Hit hard by the coronavirus pandemic, the number of companies in Japan introducing early retirement plans has more than doubled this year.
The rapid drop in demand is pressing executives to quickly cut costs by reducing personnel, Kyodo News reported citing a study by Tokyo Shoko Research.
The data showed that 72 listed companies offered early retirement to around 14,000 employees as of Oct. 29.
At least 12, or roughly 17 percent of the companies, were from the restaurant and textile sectors.

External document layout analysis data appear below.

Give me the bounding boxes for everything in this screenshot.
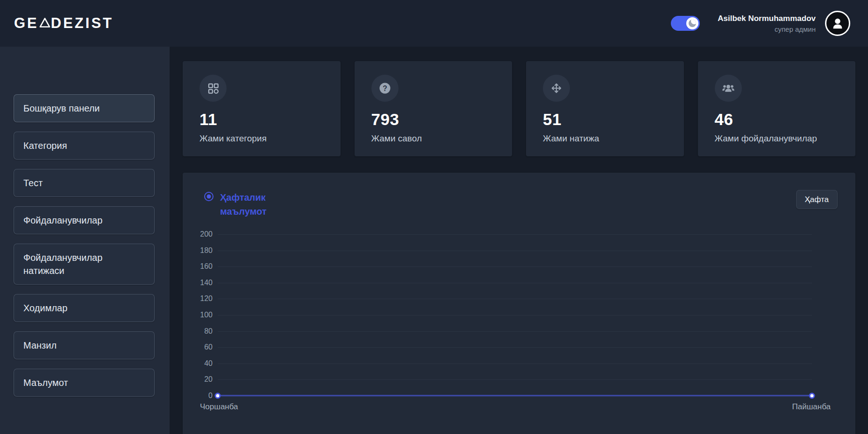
sidebar-item-dashboard[interactable]: Бошқарув панели bbox=[14, 94, 155, 122]
category-grid-icon bbox=[199, 75, 227, 102]
chart-gridline bbox=[218, 347, 812, 348]
chart-gridline bbox=[218, 266, 812, 267]
y-axis-tick-label: 120 bbox=[200, 294, 213, 303]
sidebar-item-employees[interactable]: Ходимлар bbox=[14, 294, 155, 322]
stat-value: 46 bbox=[715, 110, 856, 129]
theme-toggle[interactable] bbox=[671, 16, 700, 31]
chart-data-point[interactable] bbox=[809, 393, 815, 399]
y-axis-tick-label: 40 bbox=[204, 359, 213, 368]
chart-legend[interactable]: Ҳафталик маълумот bbox=[204, 190, 283, 218]
header-right: Asilbek Normuhammadov супер админ bbox=[671, 11, 850, 36]
sidebar-item-user-results[interactable]: Фойдаланувчилар натижаси bbox=[14, 244, 155, 285]
chart-gridline bbox=[218, 315, 812, 315]
y-axis-tick-label: 60 bbox=[204, 343, 213, 351]
users-icon bbox=[715, 75, 742, 102]
avatar[interactable] bbox=[825, 11, 850, 36]
y-axis-tick-label: 180 bbox=[200, 246, 213, 255]
chart-data-point[interactable] bbox=[215, 393, 221, 399]
y-axis-tick-label: 20 bbox=[204, 375, 213, 384]
sidebar: Бошқарув панели Категория Тест Фойдалану… bbox=[0, 47, 170, 434]
chart-gridline bbox=[218, 331, 812, 332]
app-logo: GE DEZIST bbox=[14, 15, 114, 32]
stat-label: Жами натижа bbox=[543, 133, 684, 144]
stat-label: Жами категория bbox=[199, 133, 341, 144]
stat-card-results: 51 Жами натижа bbox=[526, 61, 684, 156]
legend-label: Ҳафталик маълумот bbox=[220, 190, 283, 218]
person-icon bbox=[831, 16, 845, 30]
chart-gridline bbox=[218, 364, 812, 364]
stat-value: 11 bbox=[199, 110, 341, 129]
user-info: Asilbek Normuhammadov супер админ bbox=[718, 14, 816, 33]
weekly-chart-panel: Ҳафталик маълумот Ҳафта Чоршанба Пайшанб… bbox=[183, 173, 855, 434]
x-axis-label-left: Чоршанба bbox=[200, 402, 238, 412]
period-button[interactable]: Ҳафта bbox=[796, 190, 838, 209]
chart-gridline bbox=[218, 251, 812, 251]
header: GE DEZIST Asilbek Normuhammadov супер ад… bbox=[0, 0, 868, 47]
moon-icon bbox=[689, 20, 696, 27]
svg-text:?: ? bbox=[383, 84, 387, 92]
stat-value: 51 bbox=[543, 110, 684, 129]
y-axis-tick-label: 100 bbox=[200, 311, 213, 319]
chart-gridline bbox=[218, 234, 812, 235]
x-axis-label-right: Пайшанба bbox=[792, 402, 831, 412]
y-axis-tick-label: 0 bbox=[208, 392, 213, 400]
chart-gridline bbox=[218, 379, 812, 380]
stat-label: Жами савол bbox=[371, 133, 512, 144]
sidebar-item-address[interactable]: Манзил bbox=[14, 331, 155, 359]
y-axis-tick-label: 140 bbox=[200, 279, 213, 287]
stat-value: 793 bbox=[371, 110, 512, 129]
stat-card-users: 46 Жами фойдаланувчилар bbox=[698, 61, 856, 156]
logo-text-suffix: DEZIST bbox=[51, 15, 114, 32]
theme-toggle-knob bbox=[686, 17, 698, 29]
chart-gridline bbox=[218, 283, 812, 283]
user-role: супер админ bbox=[718, 25, 816, 33]
user-name: Asilbek Normuhammadov bbox=[718, 14, 816, 23]
main-content: 11 Жами категория ? 793 Жами савол bbox=[170, 47, 868, 434]
sidebar-item-category[interactable]: Категория bbox=[14, 132, 155, 160]
question-icon: ? bbox=[371, 75, 398, 102]
chart-gridline bbox=[218, 299, 812, 299]
chart-gridline bbox=[218, 396, 812, 396]
sidebar-item-test[interactable]: Тест bbox=[14, 169, 155, 197]
stat-label: Жами фойдаланувчилар bbox=[715, 133, 856, 144]
move-arrows-icon bbox=[543, 75, 570, 102]
stat-card-categories: 11 Жами категория bbox=[183, 61, 341, 156]
y-axis-tick-label: 200 bbox=[200, 230, 213, 238]
y-axis-tick-label: 80 bbox=[204, 327, 213, 336]
stat-card-questions: ? 793 Жами савол bbox=[355, 61, 512, 156]
sidebar-item-info[interactable]: Маълумот bbox=[14, 369, 155, 397]
logo-text-prefix: GE bbox=[14, 15, 39, 32]
logo-triangle-icon bbox=[39, 17, 50, 28]
stat-cards-row: 11 Жами категория ? 793 Жами савол bbox=[183, 61, 855, 156]
legend-radio-icon bbox=[204, 192, 213, 201]
chart-plot-area: Чоршанба Пайшанба 2001801601401201008060… bbox=[218, 234, 812, 396]
sidebar-item-users[interactable]: Фойдаланувчилар bbox=[14, 206, 155, 234]
y-axis-tick-label: 160 bbox=[200, 262, 213, 271]
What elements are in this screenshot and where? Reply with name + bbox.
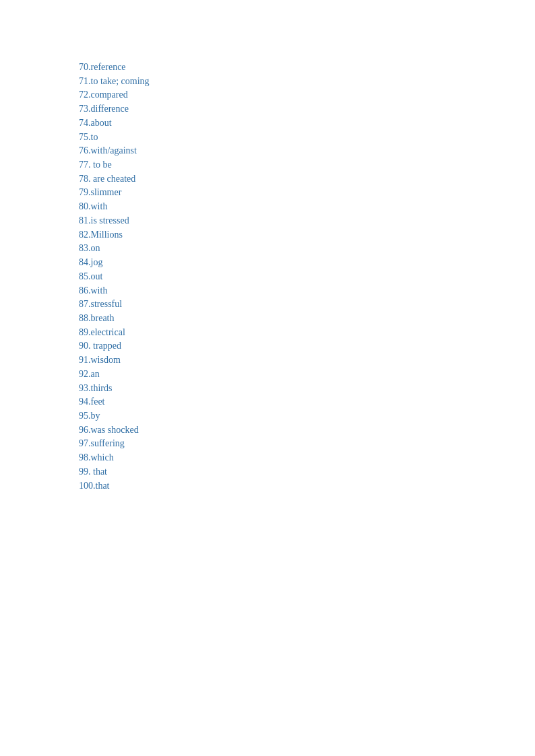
list-item: 95.by	[79, 409, 535, 423]
list-item: 82.Millions	[79, 228, 535, 242]
list-item: 71.to take; coming	[79, 75, 535, 89]
list-item: 84.jog	[79, 256, 535, 270]
numbered-list: 70.reference71.to take; coming72.compare…	[0, 0, 535, 493]
list-item: 86.with	[79, 284, 535, 298]
list-item: 75.to	[79, 131, 535, 145]
list-item: 73.difference	[79, 102, 535, 116]
list-item: 83.on	[79, 242, 535, 256]
list-item: 90. trapped	[79, 339, 535, 353]
list-item: 72.compared	[79, 88, 535, 102]
list-item: 91.wisdom	[79, 353, 535, 368]
list-item: 93.thirds	[79, 382, 535, 396]
list-item: 85.out	[79, 270, 535, 284]
list-item: 76.with/against	[79, 144, 535, 158]
list-item: 80.with	[79, 200, 535, 214]
list-item: 92.an	[79, 368, 535, 382]
list-item: 100.that	[79, 479, 535, 493]
list-item: 99. that	[79, 465, 535, 479]
list-item: 96.was shocked	[79, 423, 535, 438]
list-item: 94.feet	[79, 395, 535, 409]
list-item: 98.which	[79, 451, 535, 465]
list-item: 74.about	[79, 116, 535, 131]
list-item: 77. to be	[79, 158, 535, 172]
list-item: 97.suffering	[79, 437, 535, 451]
list-item: 87.stressful	[79, 298, 535, 312]
list-item: 88.breath	[79, 312, 535, 326]
list-item: 78. are cheated	[79, 172, 535, 186]
list-item: 70.reference	[79, 61, 535, 75]
list-item: 81.is stressed	[79, 214, 535, 228]
list-item: 79.slimmer	[79, 186, 535, 200]
list-item: 89.electrical	[79, 326, 535, 340]
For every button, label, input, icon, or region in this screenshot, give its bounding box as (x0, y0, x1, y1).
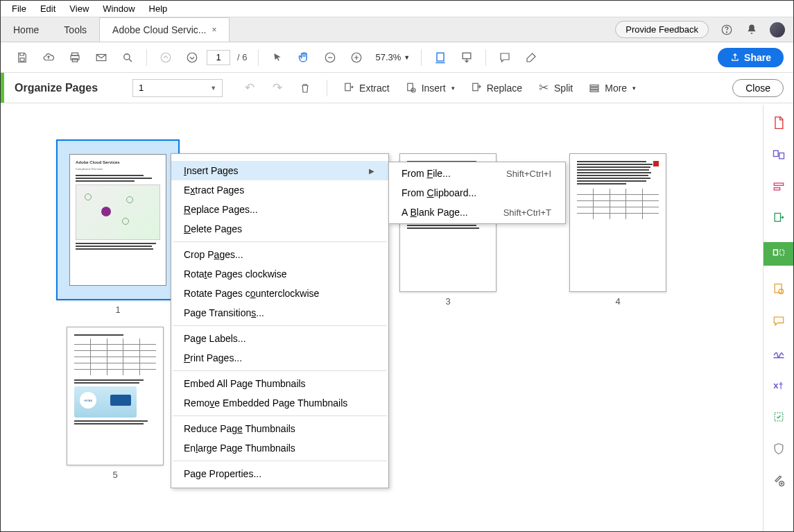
submenu-from-file[interactable]: From File... Shift+Ctrl+I (389, 164, 565, 183)
zoom-in-icon[interactable] (345, 46, 368, 69)
ctx-transitions[interactable]: Page Transitions... (171, 303, 388, 323)
rail-protect-icon[interactable] (770, 440, 787, 457)
context-menu: Insert Pages ▶ Extract Pages Replace Pag… (171, 153, 389, 488)
rail-edit-icon[interactable] (770, 178, 787, 195)
delete-button[interactable] (295, 82, 316, 94)
ctx-replace-pages[interactable]: Replace Pages... (171, 200, 388, 219)
ctx-remove-embed[interactable]: Remove Embedded Page Thumbnails (171, 393, 388, 413)
tab-document-label: Adobe Cloud Servic... (112, 24, 206, 35)
replace-label: Replace (487, 83, 522, 94)
menu-edit[interactable]: Edit (33, 2, 62, 15)
zoom-level-dropdown[interactable]: 57.3%▼ (371, 52, 414, 62)
rotate-cw-button[interactable]: ↷ (267, 82, 288, 94)
menu-view[interactable]: View (62, 2, 96, 15)
rail-create-pdf-icon[interactable] (770, 114, 787, 131)
hand-tool-icon[interactable] (292, 46, 316, 69)
rail-sign-icon[interactable] (770, 345, 787, 361)
svg-rect-5 (72, 58, 78, 62)
replace-button[interactable]: Replace (466, 82, 526, 94)
fit-page-icon[interactable] (455, 46, 478, 69)
ctx-delete-pages[interactable]: Delete Pages (171, 219, 388, 239)
ctx-rotate-cw[interactable]: Rotate Pages clockwise (171, 264, 388, 284)
rail-combine-icon[interactable] (770, 146, 787, 163)
rail-optimize-icon[interactable] (770, 409, 787, 425)
page-number-input[interactable] (207, 50, 230, 65)
menu-file[interactable]: File (5, 2, 33, 15)
user-avatar[interactable] (770, 22, 785, 37)
svg-rect-12 (437, 53, 444, 61)
save-icon[interactable] (10, 46, 34, 69)
submenu-from-clipboard[interactable]: From Clipboard... (389, 183, 565, 203)
insert-button[interactable]: Insert▾ (401, 82, 459, 94)
menu-window[interactable]: Window (96, 2, 141, 15)
notifications-icon[interactable] (745, 23, 759, 37)
organize-title: Organize Pages (15, 82, 98, 94)
extract-button[interactable]: Extract (338, 82, 394, 94)
menu-help[interactable]: Help (142, 2, 175, 15)
svg-rect-25 (775, 214, 780, 222)
page-up-icon[interactable] (154, 46, 178, 69)
ctx-reduce[interactable]: Reduce Page Thumbnails (171, 419, 388, 438)
svg-rect-13 (463, 53, 471, 58)
rail-comment-icon[interactable] (770, 281, 787, 298)
thumbnail-5-label: 5 (67, 470, 164, 480)
tab-document[interactable]: Adobe Cloud Servic... × (99, 17, 230, 42)
svg-rect-28 (775, 284, 782, 293)
ctx-print[interactable]: Print Pages... (171, 348, 388, 368)
svg-rect-21 (773, 151, 778, 156)
ctx-insert-pages[interactable]: Insert Pages ▶ (171, 161, 388, 180)
ctx-labels[interactable]: Page Labels... (171, 329, 388, 348)
fit-width-icon[interactable] (429, 46, 452, 69)
thumbnail-3-label: 3 (399, 296, 497, 307)
main-toolbar: / 6 57.3%▼ Share (1, 42, 793, 73)
svg-point-7 (124, 53, 130, 59)
svg-point-8 (161, 53, 171, 62)
submenu-blank-page[interactable]: A Blank Page... Shift+Ctrl+T (389, 203, 565, 222)
rotate-ccw-button[interactable]: ↶ (239, 82, 260, 94)
svg-rect-23 (774, 183, 783, 185)
rail-redact-icon[interactable]: x† (770, 377, 787, 393)
svg-rect-22 (779, 153, 784, 159)
page-select-dropdown[interactable]: 1 ▼ (132, 79, 223, 97)
email-icon[interactable] (89, 46, 113, 69)
more-label: More (605, 83, 627, 94)
ctx-properties[interactable]: Page Properties... (171, 464, 388, 483)
more-button[interactable]: More▾ (584, 82, 640, 94)
search-icon[interactable] (116, 46, 139, 69)
extract-label: Extract (359, 83, 390, 94)
ctx-crop-pages[interactable]: Crop Pages... (171, 245, 388, 264)
split-label: Split (554, 83, 573, 94)
split-button[interactable]: ✂Split (533, 82, 577, 94)
blank-page-shortcut: Shift+Ctrl+T (503, 207, 551, 218)
ctx-enlarge[interactable]: Enlarge Page Thumbnails (171, 438, 388, 458)
cloud-upload-icon[interactable] (37, 46, 60, 69)
print-icon[interactable] (63, 46, 87, 69)
tab-close-icon[interactable]: × (212, 25, 216, 35)
comment-icon[interactable] (493, 46, 517, 69)
help-icon[interactable] (720, 23, 734, 37)
provide-feedback-button[interactable]: Provide Feedback (615, 21, 709, 38)
tab-home[interactable]: Home (1, 17, 51, 42)
insert-label: Insert (422, 83, 446, 94)
svg-rect-18 (590, 85, 598, 86)
thumbnail-5[interactable]: HIPAA 5 (67, 327, 164, 480)
thumbnail-1-label: 1 (56, 304, 180, 315)
select-tool-icon[interactable] (266, 46, 289, 69)
rail-organize-icon[interactable] (763, 242, 794, 266)
zoom-out-icon[interactable] (318, 46, 342, 69)
highlight-icon[interactable] (519, 46, 543, 69)
ctx-extract-pages[interactable]: Extract Pages (171, 180, 388, 200)
thumbnail-1[interactable]: Adobe Cloud Services Compliance Overview… (56, 139, 180, 315)
close-button[interactable]: Close (732, 79, 784, 97)
thumbnail-4[interactable]: 4 (569, 153, 666, 307)
ctx-embed[interactable]: Embed All Page Thumbnails (171, 374, 388, 393)
rail-export-icon[interactable] (770, 210, 787, 227)
rail-more-tools-icon[interactable] (770, 472, 787, 489)
rail-chat-icon[interactable] (770, 313, 787, 329)
svg-rect-20 (590, 90, 598, 92)
share-button[interactable]: Share (718, 48, 784, 67)
ctx-rotate-ccw[interactable]: Rotate Pages counterclockwise (171, 284, 388, 303)
thumbnail-4-label: 4 (569, 296, 666, 307)
page-down-icon[interactable] (180, 46, 204, 69)
tab-tools[interactable]: Tools (51, 17, 99, 42)
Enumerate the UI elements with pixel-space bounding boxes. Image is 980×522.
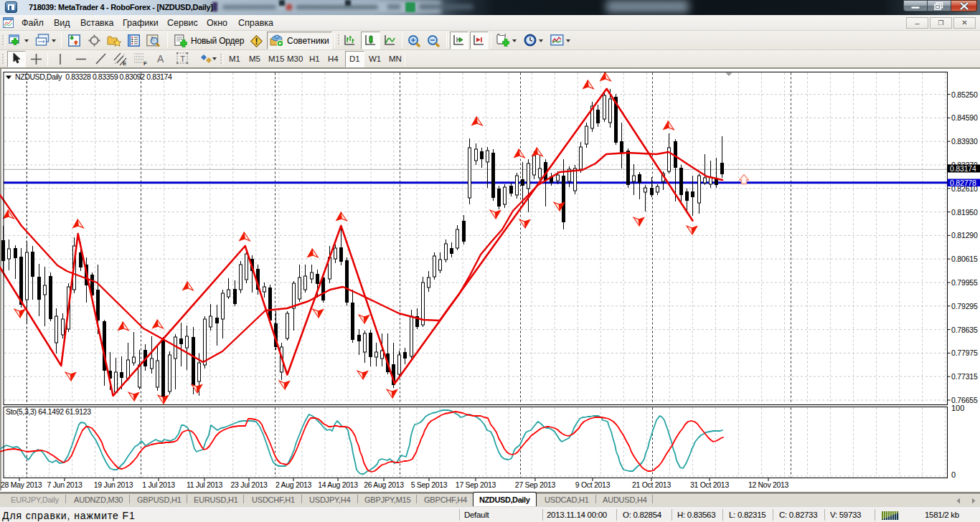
svg-text:27 Sep 2013: 27 Sep 2013 <box>515 480 556 489</box>
svg-text:0.85250: 0.85250 <box>951 90 978 99</box>
svg-text:21 Oct 2013: 21 Oct 2013 <box>632 480 671 489</box>
svg-text:17 Sep 2013: 17 Sep 2013 <box>456 480 496 489</box>
svg-text:11 Jul 2013: 11 Jul 2013 <box>187 480 223 489</box>
svg-text:0.83930: 0.83930 <box>951 137 978 146</box>
svg-text:23 Jul 2013: 23 Jul 2013 <box>231 480 268 489</box>
svg-text:0.81290: 0.81290 <box>951 231 978 239</box>
svg-text:1 Jul 2013: 1 Jul 2013 <box>142 480 175 489</box>
svg-text:14 Aug 2013: 14 Aug 2013 <box>318 480 358 489</box>
svg-text:100: 100 <box>951 404 964 412</box>
svg-text:12 Nov 2013: 12 Nov 2013 <box>748 480 789 489</box>
svg-text:NZDUSD,Daily 0.83328 0.83359: NZDUSD,Daily 0.83328 0.83359 0.83092 0.8… <box>15 72 172 81</box>
svg-text:0.77315: 0.77315 <box>951 372 978 381</box>
svg-text:0.77975: 0.77975 <box>951 348 978 357</box>
svg-text:0.80615: 0.80615 <box>951 255 978 263</box>
svg-text:31 Oct 2013: 31 Oct 2013 <box>690 480 729 489</box>
svg-text:0.82778: 0.82778 <box>950 179 976 187</box>
svg-text:19 Jun 2013: 19 Jun 2013 <box>94 480 133 489</box>
svg-text:7 Jun 2013: 7 Jun 2013 <box>47 480 83 489</box>
svg-text:0.79955: 0.79955 <box>951 278 978 287</box>
svg-text:0.84590: 0.84590 <box>951 113 978 122</box>
svg-text:0.83174: 0.83174 <box>950 164 976 173</box>
svg-text:28 May 2013: 28 May 2013 <box>1 480 42 489</box>
svg-text:0.78635: 0.78635 <box>951 326 978 334</box>
svg-text:0.79295: 0.79295 <box>951 302 978 310</box>
svg-text:5 Sep 2013: 5 Sep 2013 <box>411 480 448 489</box>
svg-text:0: 0 <box>951 470 956 479</box>
svg-text:0.81950: 0.81950 <box>951 208 978 217</box>
svg-text:Sto(5,3,3) 64.1492 61.9123: Sto(5,3,3) 64.1492 61.9123 <box>6 407 91 416</box>
svg-text:9 Oct 2013: 9 Oct 2013 <box>575 480 611 489</box>
svg-text:2 Aug 2013: 2 Aug 2013 <box>275 480 312 489</box>
svg-text:26 Aug 2013: 26 Aug 2013 <box>364 480 404 489</box>
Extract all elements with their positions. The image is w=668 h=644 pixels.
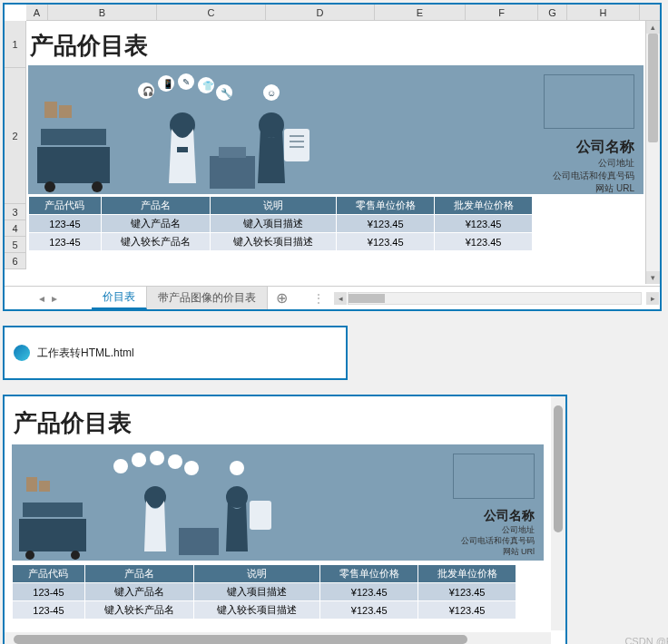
svg-rect-21 [284, 129, 309, 161]
row-header[interactable]: 5 [5, 237, 26, 253]
horizontal-scrollbar[interactable] [5, 632, 551, 644]
col-header[interactable]: G [538, 5, 567, 20]
svg-rect-28 [23, 503, 83, 517]
svg-text:📱: 📱 [162, 78, 174, 90]
cell[interactable]: 123-45 [29, 233, 102, 251]
scroll-thumb[interactable] [14, 635, 467, 644]
svg-rect-4 [44, 102, 57, 118]
col-wholesale-price[interactable]: 批发单位价格 [435, 197, 533, 215]
svg-text:✎: ✎ [182, 77, 190, 87]
row-header[interactable]: 2 [5, 68, 26, 204]
cell: 键入产品名 [84, 583, 193, 601]
cell[interactable]: ¥123.45 [337, 215, 435, 233]
table-row: 123-45 键入产品名 键入项目描述 ¥123.45 ¥123.45 [13, 583, 516, 601]
scroll-left-button[interactable]: ◂ [334, 292, 347, 305]
col-header[interactable]: H [567, 5, 640, 20]
table-row[interactable]: 123-45 键入较长产品名 键入较长项目描述 ¥123.45 ¥123.45 [29, 233, 533, 251]
svg-point-34 [132, 453, 146, 467]
col-description: 说明 [193, 565, 320, 583]
worksheet-content[interactable]: 产品价目表 🎧📱✎👕🔧 ☺ [26, 21, 645, 251]
company-url: 网站 URL [553, 182, 634, 195]
col-product-name[interactable]: 产品名 [101, 197, 210, 215]
svg-text:🔧: 🔧 [221, 87, 232, 99]
company-address: 公司地址 [553, 157, 634, 170]
col-header[interactable]: A [26, 5, 48, 20]
add-sheet-button[interactable]: ⊕ [268, 289, 295, 307]
company-name: 公司名称 [461, 508, 535, 524]
price-list-table: 产品代码 产品名 说明 零售单位价格 批发单位价格 123-45 键入产品名 键… [28, 196, 533, 251]
col-header[interactable]: C [157, 5, 266, 20]
cell[interactable]: 键入项目描述 [210, 215, 337, 233]
row-header-column: 1 2 3 4 5 6 [5, 21, 26, 269]
cell[interactable]: ¥123.45 [337, 233, 435, 251]
html-content[interactable]: 产品价目表 公司名称 公司地址 公司电话和传真号码 网 [8, 400, 547, 629]
svg-text:☺: ☺ [267, 88, 276, 98]
row-header[interactable]: 4 [5, 220, 26, 237]
watermark: CSDN @Eiceblue [624, 636, 668, 644]
row-header[interactable]: 1 [5, 21, 26, 68]
vertical-scrollbar[interactable]: ▴ ▾ [645, 21, 660, 284]
table-header-row: 产品代码 产品名 说明 零售单位价格 批发单位价格 [13, 565, 516, 583]
svg-point-36 [168, 454, 182, 469]
row-header[interactable]: 6 [5, 253, 26, 269]
svg-point-33 [113, 459, 128, 473]
col-header[interactable]: D [266, 5, 375, 20]
cell[interactable]: 键入较长产品名 [101, 233, 210, 251]
cell: ¥123.45 [418, 583, 516, 601]
cell[interactable]: ¥123.45 [435, 215, 533, 233]
col-header[interactable]: E [375, 5, 466, 20]
svg-point-35 [150, 451, 164, 465]
table-header-row: 产品代码 产品名 说明 零售单位价格 批发单位价格 [29, 197, 533, 215]
vertical-scrollbar[interactable] [551, 396, 565, 630]
company-phone: 公司电话和传真号码 [461, 535, 535, 546]
banner-image: 公司名称 公司地址 公司电话和传真号码 网站 URl [12, 444, 544, 561]
company-url: 网站 URl [461, 546, 535, 557]
scroll-thumb[interactable] [648, 34, 658, 142]
svg-rect-27 [19, 519, 86, 551]
cell: ¥123.45 [418, 601, 516, 620]
svg-point-29 [25, 551, 34, 560]
table-row[interactable]: 123-45 键入产品名 键入项目描述 ¥123.45 ¥123.45 [29, 215, 533, 233]
cell[interactable]: 键入产品名 [101, 215, 210, 233]
tab-nav-buttons[interactable]: ◂▸ [5, 287, 92, 309]
output-file-item[interactable]: 工作表转HTML.html [3, 326, 348, 380]
scroll-right-button[interactable]: ▸ [646, 292, 659, 305]
cell[interactable]: 键入较长项目描述 [210, 233, 337, 251]
sheet-tab-bar: ◂▸ 价目表 带产品图像的价目表 ⊕ ⋮ ◂ ▸ [5, 286, 660, 309]
scroll-down-button[interactable]: ▾ [646, 271, 660, 284]
company-address: 公司地址 [461, 524, 535, 535]
svg-point-2 [44, 181, 55, 192]
cell[interactable]: ¥123.45 [435, 233, 533, 251]
svg-point-30 [71, 551, 80, 560]
html-output-window: 产品价目表 公司名称 公司地址 公司电话和传真号码 网 [3, 395, 567, 644]
scroll-up-button[interactable]: ▴ [646, 21, 660, 34]
scroll-thumb[interactable] [554, 405, 563, 532]
cell[interactable]: 123-45 [29, 215, 102, 233]
column-header-row: A B C D E F G H [26, 5, 660, 21]
company-info: 公司名称 公司地址 公司电话和传真号码 网站 URL [553, 138, 634, 195]
svg-rect-1 [41, 129, 106, 145]
col-product-code[interactable]: 产品代码 [29, 197, 102, 215]
svg-text:👕: 👕 [202, 80, 214, 92]
col-description[interactable]: 说明 [210, 197, 337, 215]
price-list-table: 产品代码 产品名 说明 零售单位价格 批发单位价格 123-45 键入产品名 键… [12, 564, 516, 620]
col-wholesale-price: 批发单位价格 [418, 565, 516, 583]
sheet-tab-active[interactable]: 价目表 [92, 287, 147, 309]
horizontal-scrollbar[interactable]: ⋮ ◂ ▸ [313, 292, 660, 305]
cell: 123-45 [13, 583, 85, 601]
svg-point-39 [230, 461, 244, 475]
table-row: 123-45 键入较长产品名 键入较长项目描述 ¥123.45 ¥123.45 [13, 601, 516, 620]
col-header[interactable]: F [466, 5, 538, 20]
col-retail-price[interactable]: 零售单位价格 [337, 197, 435, 215]
svg-rect-32 [39, 481, 50, 492]
sheet-tab-inactive[interactable]: 带产品图像的价目表 [147, 287, 268, 309]
cell: 键入较长项目描述 [193, 601, 320, 620]
company-info: 公司名称 公司地址 公司电话和传真号码 网站 URl [461, 508, 535, 557]
scroll-thumb[interactable] [349, 294, 385, 303]
svg-point-3 [92, 181, 103, 192]
svg-rect-0 [37, 147, 110, 183]
col-retail-price: 零售单位价格 [320, 565, 418, 583]
row-header[interactable]: 3 [5, 204, 26, 220]
banner-image: 🎧📱✎👕🔧 ☺ 公司名称 公司地址 公司电话和传真号码 网站 URL [28, 65, 643, 194]
col-header[interactable]: B [48, 5, 157, 20]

“Some companies lowered the eligible age to the 30s or even to the 20s [from the typical age of around 45 or older], as they urgently need to scale back their workforces in response to rapidly worsening earnings,” the research said.
The Japanese government infused cash in the market, extended monetary support to companies, and also offered subsidies to help firms pay leave allowances until the end of the year.
Japan’s economy shrank by over 28 percent amid the pandemic.
Hitachi Metals Ltd., a maker of auto, infrastructure, and electronic parts, is mulling to cut 1,030 jobs, followed by rental apartment operator Leopalace21 Corp. at 1,000 and Coca-Cola Bottlers Japan Holdings Inc. at 900.
Japan recorded more than 1,000 new infections in the past few days taking the national toll to 109,112.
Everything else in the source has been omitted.